Libânio Cardoso, professor de filosofia, da Unioeste, no Paraná, acredita que os pressupostos errados têm produzido efeitos nocivos em todos os níveis, inclusive na formação escolar.
Educar versus profissionalizar
“É decisivo lembrar que esta ideia de produção e consumo, de quantificação e avaliação de resultados objetivos, e agora de ‘prestação de contas’, corrói o ensino fundamental e o ensino médio, porque lança sobre eles valores e conceitos que nada têm a ver com a paixão pelo estudo e pela investigação científica livres. Já há escolas para crianças que ‘se’ divulgam como formadoras de líderes, de empreendedores, como se fossem campos de profissionalização. Isto deveria ser imediatamente objeto de escândalo e de intervenção pública e é, no entanto, chancelado pela concepção errônea de educação que temos operado, no ensino superior. Educar não é profissionalizar, nem formar líderes sociais, empreendedores, pesquisadores utilizáveis para fins – não é formar gente como instrumento social. Educar é fazer ver que o grande problema do Homem, em qualquer época e situação, é tornar-se integralmente humano. Só depois desse aprendizado alguém pode assumir uma profissão.”
Ainda em entrevista à Agência Brasil, o presidente do CNPq defendeu outra medida polêmica, em vigor desde junho de 2011: a exigência de que os relatórios eletrônicos de concessão científica sejam escritos em “linguagem para não especialistas”, apresentando-os de forma atraente e simplificada.
“Com isso, eu passo a ter um banco fantástico para alimentar (com os dados) os jornalistas”, disse Silva.
A exigência, porém, poderia implicar um outro efeito nocivo, o de nivelar a pesquisa de acordo com a demanda. Não haveria o risco de se fomentar, por causa disso, um vício jornalístico em buscar e publicar informações “mastigadas”, praticamente cópias de release?
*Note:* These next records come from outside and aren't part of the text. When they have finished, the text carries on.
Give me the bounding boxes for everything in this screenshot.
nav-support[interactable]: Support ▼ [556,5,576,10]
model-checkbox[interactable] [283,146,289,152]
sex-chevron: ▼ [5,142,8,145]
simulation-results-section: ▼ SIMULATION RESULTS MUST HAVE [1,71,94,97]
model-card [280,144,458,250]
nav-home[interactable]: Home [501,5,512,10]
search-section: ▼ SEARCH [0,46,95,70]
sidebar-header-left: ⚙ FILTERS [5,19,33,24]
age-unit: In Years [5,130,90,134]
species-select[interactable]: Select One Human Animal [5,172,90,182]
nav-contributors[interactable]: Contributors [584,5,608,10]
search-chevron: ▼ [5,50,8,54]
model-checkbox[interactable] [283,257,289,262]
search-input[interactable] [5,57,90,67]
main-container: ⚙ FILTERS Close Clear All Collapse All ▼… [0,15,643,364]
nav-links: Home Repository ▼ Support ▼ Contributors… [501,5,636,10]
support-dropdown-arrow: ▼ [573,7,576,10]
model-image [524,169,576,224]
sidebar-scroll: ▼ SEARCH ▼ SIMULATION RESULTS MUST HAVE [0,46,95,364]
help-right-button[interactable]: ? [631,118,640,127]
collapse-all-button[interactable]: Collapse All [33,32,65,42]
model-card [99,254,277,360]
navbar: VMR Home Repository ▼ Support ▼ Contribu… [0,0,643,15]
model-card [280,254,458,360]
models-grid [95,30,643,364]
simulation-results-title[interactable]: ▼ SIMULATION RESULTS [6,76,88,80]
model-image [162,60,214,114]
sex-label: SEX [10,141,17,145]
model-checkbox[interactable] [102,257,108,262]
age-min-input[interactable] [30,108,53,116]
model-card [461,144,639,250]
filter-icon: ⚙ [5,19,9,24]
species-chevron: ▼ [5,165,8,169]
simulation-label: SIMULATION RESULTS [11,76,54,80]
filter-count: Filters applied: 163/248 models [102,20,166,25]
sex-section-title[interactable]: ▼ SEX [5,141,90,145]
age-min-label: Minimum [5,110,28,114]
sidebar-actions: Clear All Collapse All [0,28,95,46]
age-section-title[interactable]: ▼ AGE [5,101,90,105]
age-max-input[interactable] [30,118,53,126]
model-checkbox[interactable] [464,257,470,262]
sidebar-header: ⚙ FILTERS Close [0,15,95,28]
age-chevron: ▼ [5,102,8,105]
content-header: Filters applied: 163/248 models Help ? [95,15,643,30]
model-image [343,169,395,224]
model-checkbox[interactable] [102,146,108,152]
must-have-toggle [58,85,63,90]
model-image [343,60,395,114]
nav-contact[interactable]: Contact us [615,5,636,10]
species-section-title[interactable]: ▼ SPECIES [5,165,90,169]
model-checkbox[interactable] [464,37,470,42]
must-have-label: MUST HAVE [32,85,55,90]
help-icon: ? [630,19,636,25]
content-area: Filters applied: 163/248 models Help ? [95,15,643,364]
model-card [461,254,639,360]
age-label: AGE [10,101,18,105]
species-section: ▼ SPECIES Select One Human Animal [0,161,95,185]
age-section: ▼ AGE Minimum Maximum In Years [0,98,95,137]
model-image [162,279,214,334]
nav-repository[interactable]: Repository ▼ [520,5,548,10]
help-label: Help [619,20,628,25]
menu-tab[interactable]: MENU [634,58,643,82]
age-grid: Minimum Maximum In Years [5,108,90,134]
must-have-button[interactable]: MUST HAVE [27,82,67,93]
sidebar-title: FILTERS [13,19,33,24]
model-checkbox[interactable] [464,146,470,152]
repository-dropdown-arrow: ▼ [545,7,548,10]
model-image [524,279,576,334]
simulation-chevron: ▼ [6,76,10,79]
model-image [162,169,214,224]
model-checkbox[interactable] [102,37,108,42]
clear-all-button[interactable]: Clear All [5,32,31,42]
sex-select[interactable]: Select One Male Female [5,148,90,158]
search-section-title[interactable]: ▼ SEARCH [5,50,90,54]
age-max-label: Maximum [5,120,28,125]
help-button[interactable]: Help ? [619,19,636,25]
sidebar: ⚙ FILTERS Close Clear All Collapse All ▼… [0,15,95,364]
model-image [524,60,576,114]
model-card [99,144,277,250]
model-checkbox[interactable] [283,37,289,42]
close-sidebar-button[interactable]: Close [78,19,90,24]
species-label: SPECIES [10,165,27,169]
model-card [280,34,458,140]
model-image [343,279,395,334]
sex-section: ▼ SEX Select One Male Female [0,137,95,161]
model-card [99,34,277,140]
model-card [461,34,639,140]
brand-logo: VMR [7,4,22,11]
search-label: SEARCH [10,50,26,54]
Para Eduardo Viveiros de Castro, seria muito mais útil o CNPq promover cursos e formação para jornalistas científicos do que transformar pesquisadores em jornalistas.
“Não acho que criar bancos de dados para jornalistas seja uma necessidade urgente do sistema”, pontua. “Dependendo da pesquisa, em áreas de matemática avançada e física avançada, não vejo como tornar a linguagem acessível sem trair a pesquisa. E o talento para divulgação não é dado a todo mundo. Há cientistas que sabem fazê-lo, mas é um mérito secundário, não um pré-requisito. Um cientista não deve ser julgado pelos seus talentos de divulgação. O que ele tem que fazer bem é aquilo que não é inteligível ao leigo. Se o que tem para dizer fosse acessível a todos, então, para que dizê-lo?”
Procurado pelo Opinião e Notícia, o presidente do CNPq, Glaucius Silva, não retornou o pedido de entrevista.
* Publicado originalmente no site Opinião e Notícia.